Get poly from mr polystyrene on ebay. Grout from homebase/wickes/bnq etc.

It's great fun, just make sure you plan what you're making beforehand!


----------



## Rodders (Jan 23, 2009)

Cool thanks for the info on where to get the stuff guys. I think i might give it a try... Still; anyone else got some ideas for walls and stuff? could do with a couple of good ideas incase it dont work out!

Cheers:2thumb:


----------



## The Roach Hut (Mar 29, 2008)

here is mine maybe give u a few ideas what u can do with your polystiene



















and withought the frame



















Tony


----------



## Reptilover (Jan 15, 2007)

FireDragon said:


> here is mine maybe give u a few ideas what u can do with your polystiene
> 
> 
> 
> ...


Ok...

THATS AMAZING!!!! How long did tht take you?? The beardies sure look happy inside of it :mf_dribble:


----------



## Rodders (Jan 23, 2009)

Wow that looks fantastic! Do you just buy a load of sheets then sculpt pieces out of it with a knife and stick them together? 

Cheers


----------



## The Roach Hut (Mar 29, 2008)

Reptilover said:


> Ok...
> 
> THATS AMAZING!!!! How long did tht take you?? The beardies sure look happy inside of it :mf_dribble:


 its not quite finished beardies only allowed in as i wanted them in pics for POTM comp... it took over 4 months from start to finish. here is the thread on how to do it. http://www.reptileforums.co.uk/habitat/247228-my-8ft-x-4ft-x-6.html it wasnt cheap i just got my megaray to install and glass to fit, would have been done but megaray was broken when i collected it from the shop.

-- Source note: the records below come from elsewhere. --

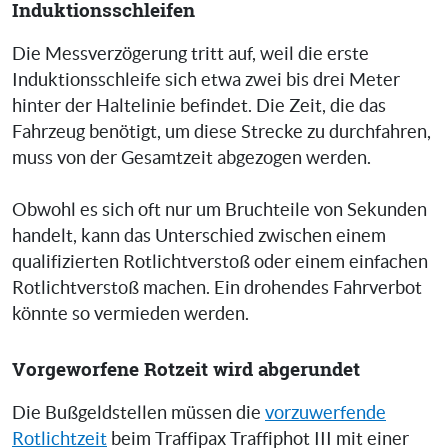
Induktionsschleifen
Die Messverzögerung tritt auf, weil die erste
Induktionsschleife sich etwa zwei bis drei Meter
hinter der Haltelinie befindet. Die Zeit, die das
Fahrzeug benötigt, um diese Strecke zu durchfahren,
muss von der Gesamtzeit abgezogen werden.
Obwohl es sich oft nur um Bruchteile von Sekunden
handelt, kann das Unterschied zwischen einem
qualifizierten Rotlichtverstoß oder einem einfachen
Rotlichtverstoß machen. Ein drohendes Fahrverbot
könnte so vermieden werden.
Vorgeworfene Rotzeit wird abgerundet
Die Bußgeldstellen müssen die
vorzuwerfende
Rotlichtzeit
beim Traffipax Traffiphot III mit einer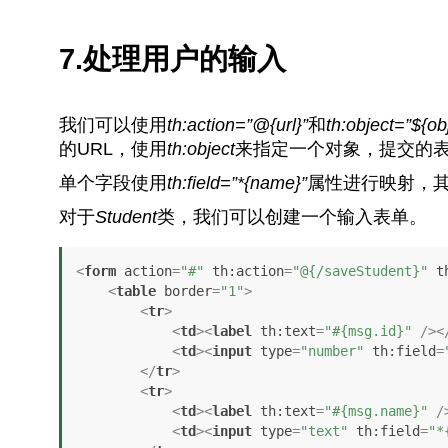
7.处理用户的输入
我们可以使用
th:action=”@{url}”
和
th:object=”${ob
的URL，使用
th:object
来指定一个对象，提交的
单个字段使用
th:field=”*{name}”
属性进行映射，
对于
Student
类，我们可以创建一个输入表单。
<
form
action
=
"#"
th:action
=
"@{/saveStudent}"
t
<
table
border
=
"1"
>
<
tr
>
<
td
>
<
label
th:text
=
"#{msg.id}"
 />
<
<
td
>
<
input
type
=
"number"
th:field
=
</
tr
>
<
tr
>
<
td
>
<
label
th:text
=
"#{msg.name}"
 /
<
td
>
<
input
type
=
"text"
th:field
=
"*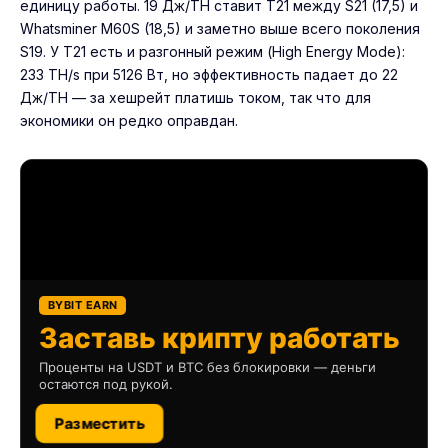
единицу работы. 19 Дж/TH ставит T21 между S21 (17,5) и
Whatsminer M60S
(18,5) и заметно выше всего поколения
S19. У T21 есть и разгонный режим (High Energy Mode):
233 TH/s при 5126 Вт, но эффективность падает до 22
Дж/TH — за хешрейт платишь током, так что для
экономики он редко оправдан.
BYBIT EARN
Заставь крипту работать
Проценты на USDT и BTC без блокировки — деньги
остаются под рукой.
Разместить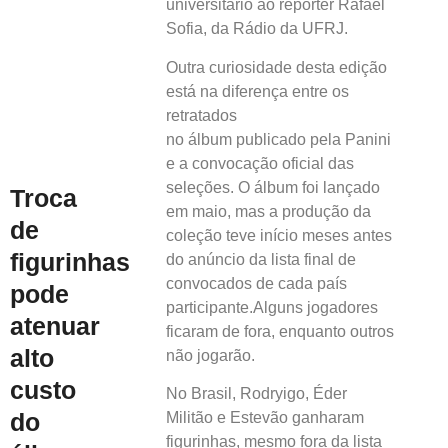
universitário ao repórter Rafael
Sofia, da Rádio da UFRJ.
Outra curiosidade desta edição
está na diferença entre os
retratados
no álbum publicado pela Panini
e a convocação oficial das
seleções. O álbum foi lançado
Troca
em maio, mas a produção da
de
coleção teve início meses antes
figurinhas
do anúncio da lista final de
convocados de cada país
pode
participante.Alguns jogadores
atenuar
ficaram de fora, enquanto outros
alto
não jogarão.
custo
No Brasil, Rodryigo, Éder
do
Militão e Estevão ganharam
figurinhas, mesmo fora da lista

This is my first attempt at rock wall and if i can do it anyone can. u just need to research and have an idea in mind of what u are trying to achieve. I wanted to put in a ventilation system rather than stating the lights so that took sopme time


----------



## The Roach Hut (Mar 29, 2008)

Rodders said:


> Wow that looks fantastic! Do you just buy a load of sheets then sculpt pieces out of it with a knife and stick them together?
> 
> Cheers


 i bought stuff called space board and each rock was carved individually and then glued with no nails there a complete thread on how i did it here if ur interested
http://www.reptileforums.co.uk/habitat/247228-my-8ft-x-4ft-x-6.html


----------



## Rodders (Jan 23, 2009)

Perfect. Thanks a lot mate :2thumb:


----------



## The Roach Hut (Mar 29, 2008)

Rodders said:


> Perfect. Thanks a lot mate :2thumb:


 your welcome anytime, if u got any questions after reading the how to thread then just ask away


----------



## Rodders (Jan 23, 2009)

Thats a great thread mate, has helped me shed a lot of light on what I want to do. I noticed you said you can use acrylic paint, as mines guna small would that be ok to just brush it with acrylics? will that be safe?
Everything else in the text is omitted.